Estoy aquí, ahora cobijándola entre mis capas
más oscuras.

Abraso el sueño con la duda flotando sutil,
como asomándose al precipicio;
ese donde se respiran todas las sospechas.

Esa misma que me mira desconcertada,
tratando de arrancarme el miedo que
sólo a mí me pertenece.

De este lado soy un bramido de algo que
todavía no muere,
un instante dentro de un universo que colapsa
con el destino; el mío.

De este lado nada viene y nada va, aquí soy un
par de ojos llenos de un vacío pusilánime,
la sombra silenciosa que duele y que olvida marcharse.

De este lado soy sólo una ilusión óptica.

Gotas de absurdos

Gotas de absurdos

Soy mi propia sombra;
una que viene de un mundo más rojo
y lleno de sangre,
metros de piel,
costillas y huesos.

Soy mi propio monstruo;
uno que asoma desde la terquedad,
con los ojos fríos y que invitan a quebrarse  por dentro.

Agosto se vislumbra como un buen territorio,
cicatrices revolotean entre los pies,
salivando melancolía ahí;
justo donde  la nada parece llenarse contigo.

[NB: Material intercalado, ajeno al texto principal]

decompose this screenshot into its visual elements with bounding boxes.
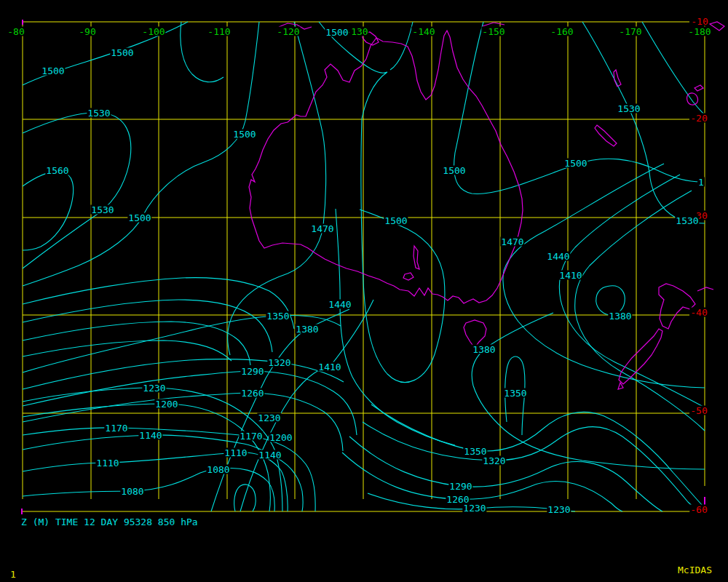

La sensación del vacío dentro del vacío crece inquietante,
instantes impávidos alimentándose de la oquedad,
que a su vez se dulcifica en gotas de absurdos.

Soy mi propio camino;
uno que viene impreciso
y que mira de soslayo cada uno de los atardeceres que guardas
entre lo que piensas y lo que dices.

Soy el  viento desnudo de sus garras,
un algo domesticado,
un algo en el que respiras y bebes,
sudor y gotas de sexo recién deshilado,
un halo de aromas y breves bramidos.

Un lugar hundido
al borde del comienzo.

Soy yo;
colapsando dentro de ti, de mí.

Una historia que lleva a un laberinto
en el que la catástrofe y nosotros
anidamos en el vientre para ser un solo veneno.

Decir también que soy el grito,
uno que te invoca,
lleno de vida.
El espacio en el que juegas.
El acaso y el ocaso.

Soy  el lado oscuro,
ese que susurra entre la colisión de dos mentes.

El espejo en el que trasmutas
y dejas de ser tú,
para empezar a ser yo.

Agosto parece ser un buen comienzo

Bosque de arena

Bosque de arena

Escuchó el murmullo de unos pasos mientras se abría camino entre los cilindros que exhalaban vapor, cada tubo era de un plata brillante. Ella miraba alrededor tratando de entender el negro viscoso que bañaba las paredes; tan líquidas como negras, semejantes a pájaros de alas oscuras batiéndose aferradas en cada pared.
Buscó a tientas la salida y solo consiguió lanzar un gruñido, trataba de gritar, y en su desesperación sintió un tapón de arena en la boca, probando cada grano con la lengua. Hasta ese momento no comprendía, veía cada grano de arena con el roce de la lengua; explosiones de marrones, ocre, oro y beige, cada color terroso le inundaba la boca, dejándola seca. Palpaba la tierra y la sal. Al intentar buscar con sus manos, el miedo la invadió, abrió la boca y al querer gritar sintió el verde, el aguamarina y la boca llena de olas. Con la lengua ahogando las palabras, abrazó la pesadilla y despertó escupiendo.